_Exercise requirements_:
The word "haberdar" marks the lines you need; copy each of them from the data.
————
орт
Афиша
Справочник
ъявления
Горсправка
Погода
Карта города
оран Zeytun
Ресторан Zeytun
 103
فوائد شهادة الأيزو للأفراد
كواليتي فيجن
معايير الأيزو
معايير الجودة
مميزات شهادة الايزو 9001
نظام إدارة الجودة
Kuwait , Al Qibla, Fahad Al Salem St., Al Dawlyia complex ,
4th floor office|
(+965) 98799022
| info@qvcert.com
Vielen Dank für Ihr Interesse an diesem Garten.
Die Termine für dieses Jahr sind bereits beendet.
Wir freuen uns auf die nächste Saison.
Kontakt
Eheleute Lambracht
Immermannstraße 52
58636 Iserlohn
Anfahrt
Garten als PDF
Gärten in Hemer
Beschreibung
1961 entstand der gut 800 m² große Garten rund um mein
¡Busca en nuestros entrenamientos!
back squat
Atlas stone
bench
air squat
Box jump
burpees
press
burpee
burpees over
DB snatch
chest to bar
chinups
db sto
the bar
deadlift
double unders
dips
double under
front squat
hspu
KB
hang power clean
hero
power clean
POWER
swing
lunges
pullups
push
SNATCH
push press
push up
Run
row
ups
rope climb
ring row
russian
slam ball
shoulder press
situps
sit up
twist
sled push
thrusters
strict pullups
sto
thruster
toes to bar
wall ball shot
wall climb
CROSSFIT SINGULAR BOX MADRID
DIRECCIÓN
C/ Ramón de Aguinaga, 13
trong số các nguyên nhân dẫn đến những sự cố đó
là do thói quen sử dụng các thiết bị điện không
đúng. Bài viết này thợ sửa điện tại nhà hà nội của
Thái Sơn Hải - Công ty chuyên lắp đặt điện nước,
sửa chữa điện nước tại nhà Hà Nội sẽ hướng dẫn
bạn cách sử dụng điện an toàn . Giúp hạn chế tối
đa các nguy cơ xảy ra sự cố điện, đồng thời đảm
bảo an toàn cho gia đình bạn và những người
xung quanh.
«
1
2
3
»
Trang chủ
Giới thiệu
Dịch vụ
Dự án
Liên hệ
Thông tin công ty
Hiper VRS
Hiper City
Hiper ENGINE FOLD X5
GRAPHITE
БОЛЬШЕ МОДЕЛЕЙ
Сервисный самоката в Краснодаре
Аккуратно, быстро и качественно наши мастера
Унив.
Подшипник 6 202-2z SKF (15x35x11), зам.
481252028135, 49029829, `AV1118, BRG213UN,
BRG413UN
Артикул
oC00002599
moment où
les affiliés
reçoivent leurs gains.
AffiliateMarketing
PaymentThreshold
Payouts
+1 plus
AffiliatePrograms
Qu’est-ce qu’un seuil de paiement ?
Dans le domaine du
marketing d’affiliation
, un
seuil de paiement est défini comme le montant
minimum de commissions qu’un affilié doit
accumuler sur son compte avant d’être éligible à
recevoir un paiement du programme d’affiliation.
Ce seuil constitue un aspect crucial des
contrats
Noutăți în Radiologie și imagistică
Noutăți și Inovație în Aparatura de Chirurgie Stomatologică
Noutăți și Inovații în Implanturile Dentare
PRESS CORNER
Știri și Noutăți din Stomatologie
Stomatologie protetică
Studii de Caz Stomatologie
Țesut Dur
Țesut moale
————
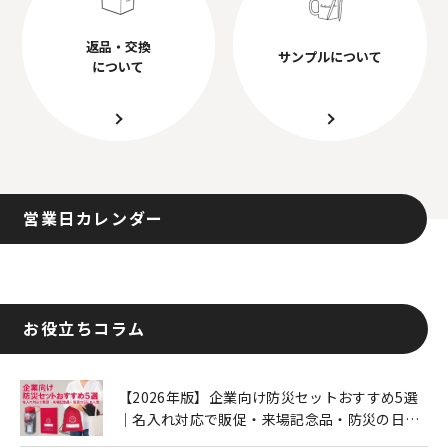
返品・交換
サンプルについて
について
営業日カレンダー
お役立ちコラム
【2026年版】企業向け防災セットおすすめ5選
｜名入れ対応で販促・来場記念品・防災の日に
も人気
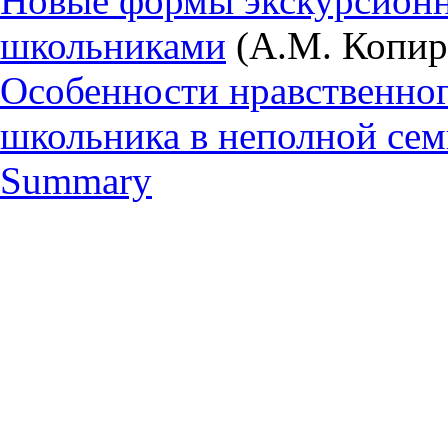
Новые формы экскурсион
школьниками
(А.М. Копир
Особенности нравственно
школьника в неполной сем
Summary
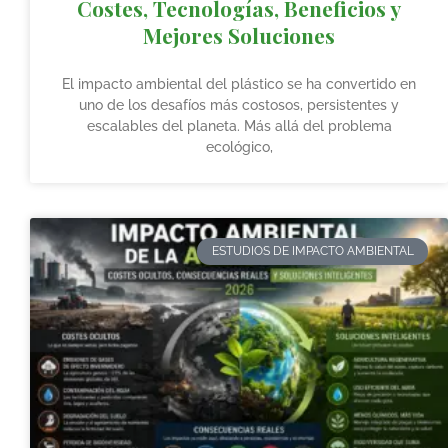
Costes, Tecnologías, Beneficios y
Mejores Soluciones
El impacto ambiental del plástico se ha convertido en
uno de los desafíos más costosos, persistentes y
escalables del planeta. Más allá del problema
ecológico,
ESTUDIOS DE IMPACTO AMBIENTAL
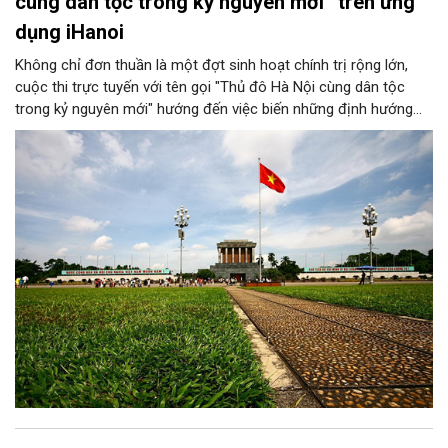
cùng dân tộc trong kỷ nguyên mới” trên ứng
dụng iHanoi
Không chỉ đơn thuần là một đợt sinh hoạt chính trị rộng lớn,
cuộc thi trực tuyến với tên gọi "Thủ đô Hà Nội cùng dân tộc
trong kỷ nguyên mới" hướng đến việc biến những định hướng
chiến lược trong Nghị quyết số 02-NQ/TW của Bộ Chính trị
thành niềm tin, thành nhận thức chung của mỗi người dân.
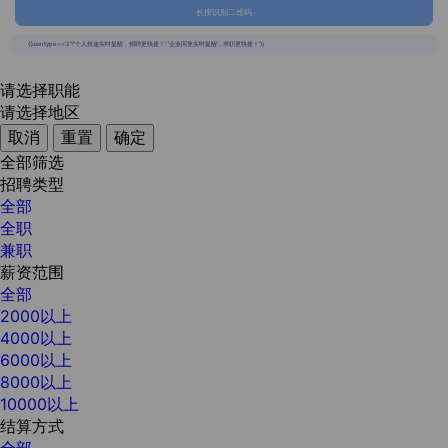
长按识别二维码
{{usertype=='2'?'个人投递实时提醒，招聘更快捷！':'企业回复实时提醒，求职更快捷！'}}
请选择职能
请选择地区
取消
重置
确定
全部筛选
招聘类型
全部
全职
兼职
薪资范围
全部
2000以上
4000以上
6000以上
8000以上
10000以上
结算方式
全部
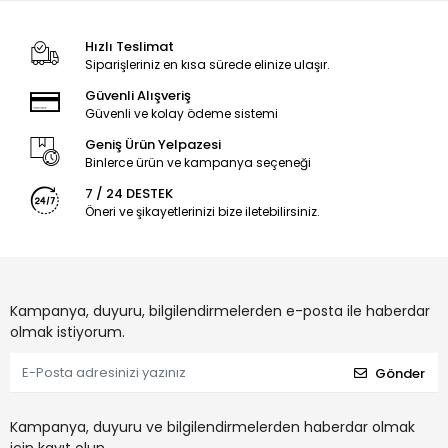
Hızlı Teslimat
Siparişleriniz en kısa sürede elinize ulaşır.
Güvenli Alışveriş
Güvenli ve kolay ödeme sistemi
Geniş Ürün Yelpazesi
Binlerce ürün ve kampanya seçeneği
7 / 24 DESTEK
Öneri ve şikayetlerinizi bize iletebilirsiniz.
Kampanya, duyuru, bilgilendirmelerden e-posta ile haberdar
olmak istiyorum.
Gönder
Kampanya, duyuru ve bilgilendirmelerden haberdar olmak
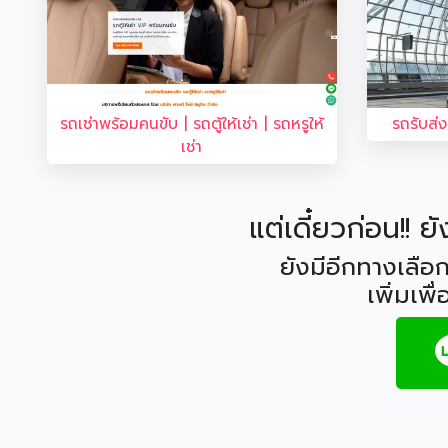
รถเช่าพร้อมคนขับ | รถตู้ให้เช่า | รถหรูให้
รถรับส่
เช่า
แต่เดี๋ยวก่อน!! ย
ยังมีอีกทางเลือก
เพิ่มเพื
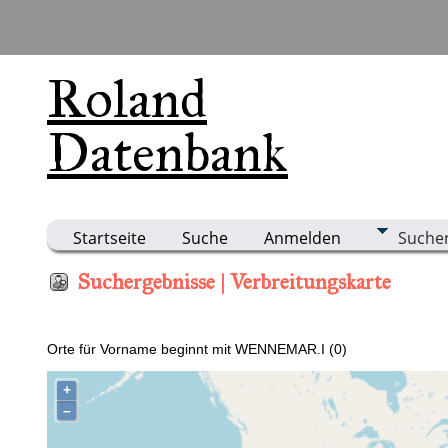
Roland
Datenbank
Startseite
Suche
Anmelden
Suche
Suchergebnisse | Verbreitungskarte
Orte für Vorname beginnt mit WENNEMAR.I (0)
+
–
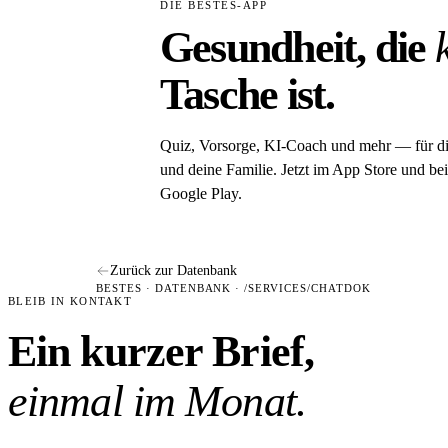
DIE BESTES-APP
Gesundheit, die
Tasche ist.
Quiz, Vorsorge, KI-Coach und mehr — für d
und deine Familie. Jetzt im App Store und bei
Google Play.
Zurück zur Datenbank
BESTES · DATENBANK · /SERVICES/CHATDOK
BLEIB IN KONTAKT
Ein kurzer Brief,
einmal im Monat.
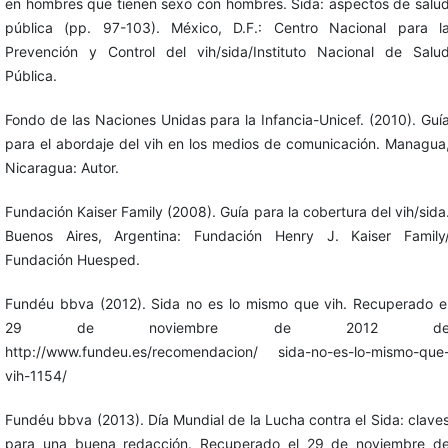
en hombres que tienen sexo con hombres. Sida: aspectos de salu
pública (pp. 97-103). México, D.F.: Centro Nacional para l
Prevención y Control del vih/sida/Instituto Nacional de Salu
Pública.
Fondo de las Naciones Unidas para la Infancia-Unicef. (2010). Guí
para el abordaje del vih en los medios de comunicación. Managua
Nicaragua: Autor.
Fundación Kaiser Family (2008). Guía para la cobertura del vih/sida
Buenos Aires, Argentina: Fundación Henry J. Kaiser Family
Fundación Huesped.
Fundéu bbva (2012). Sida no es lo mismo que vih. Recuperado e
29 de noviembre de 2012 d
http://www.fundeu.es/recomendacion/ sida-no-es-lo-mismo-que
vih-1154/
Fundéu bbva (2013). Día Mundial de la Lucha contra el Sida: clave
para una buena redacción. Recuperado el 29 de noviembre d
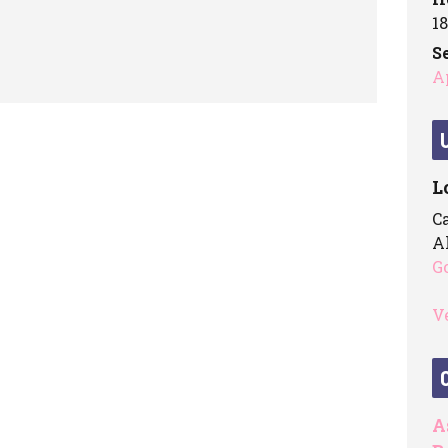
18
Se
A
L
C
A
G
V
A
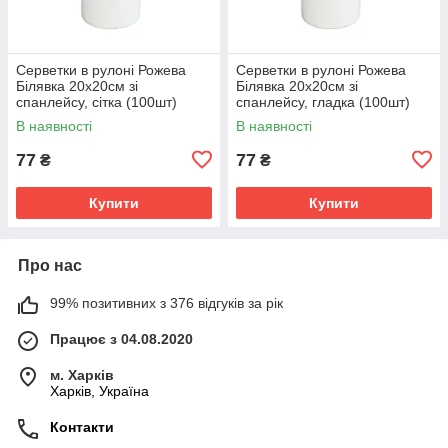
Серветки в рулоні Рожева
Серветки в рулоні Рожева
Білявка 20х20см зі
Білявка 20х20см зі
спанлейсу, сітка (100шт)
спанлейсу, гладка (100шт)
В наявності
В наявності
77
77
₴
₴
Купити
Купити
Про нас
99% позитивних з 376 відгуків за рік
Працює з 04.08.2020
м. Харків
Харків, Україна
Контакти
————
_Result of this exercise_:
Kampanya, duyuru, bilgilendirmelerden e-posta ile haberdar
Kampanya, duyuru ve bilgilendirmelerden haberdar olmak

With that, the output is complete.